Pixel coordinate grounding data
########
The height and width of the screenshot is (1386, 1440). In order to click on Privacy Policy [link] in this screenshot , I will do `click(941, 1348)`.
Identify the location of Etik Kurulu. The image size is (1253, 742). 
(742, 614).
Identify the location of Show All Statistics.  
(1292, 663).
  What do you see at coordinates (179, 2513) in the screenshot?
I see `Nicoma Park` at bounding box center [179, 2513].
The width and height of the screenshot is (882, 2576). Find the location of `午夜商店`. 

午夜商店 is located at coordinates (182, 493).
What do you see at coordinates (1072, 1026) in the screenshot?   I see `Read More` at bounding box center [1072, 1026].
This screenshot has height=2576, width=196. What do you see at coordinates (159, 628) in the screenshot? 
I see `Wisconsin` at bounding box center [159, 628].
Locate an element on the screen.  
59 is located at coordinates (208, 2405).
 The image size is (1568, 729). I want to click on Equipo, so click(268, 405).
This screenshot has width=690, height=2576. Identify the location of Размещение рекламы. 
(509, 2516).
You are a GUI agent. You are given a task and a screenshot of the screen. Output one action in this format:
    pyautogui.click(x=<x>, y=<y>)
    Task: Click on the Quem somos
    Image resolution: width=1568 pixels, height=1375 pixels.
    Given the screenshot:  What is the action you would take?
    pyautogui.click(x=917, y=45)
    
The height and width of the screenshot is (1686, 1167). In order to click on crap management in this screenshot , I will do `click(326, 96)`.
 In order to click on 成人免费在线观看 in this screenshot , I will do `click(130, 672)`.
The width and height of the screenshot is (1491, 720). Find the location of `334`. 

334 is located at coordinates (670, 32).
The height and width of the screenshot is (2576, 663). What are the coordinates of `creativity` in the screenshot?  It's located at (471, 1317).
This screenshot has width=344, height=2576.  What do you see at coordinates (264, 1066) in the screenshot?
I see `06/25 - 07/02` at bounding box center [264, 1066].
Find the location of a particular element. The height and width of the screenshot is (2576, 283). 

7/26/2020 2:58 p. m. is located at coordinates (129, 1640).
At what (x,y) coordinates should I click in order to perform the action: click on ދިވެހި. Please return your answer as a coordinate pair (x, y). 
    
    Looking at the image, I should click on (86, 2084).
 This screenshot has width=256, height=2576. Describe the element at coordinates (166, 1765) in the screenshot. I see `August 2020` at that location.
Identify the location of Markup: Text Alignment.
########
What is needed: Each line above that has the word "will" should be copied.

Answer box:
The height and width of the screenshot is (1386, 1440). In order to click on Privacy Policy [link] in this screenshot , I will do `click(941, 1348)`.
The height and width of the screenshot is (1686, 1167). In order to click on crap management in this screenshot , I will do `click(326, 96)`.
 In order to click on 成人免费在线观看 in this screenshot , I will do `click(130, 672)`.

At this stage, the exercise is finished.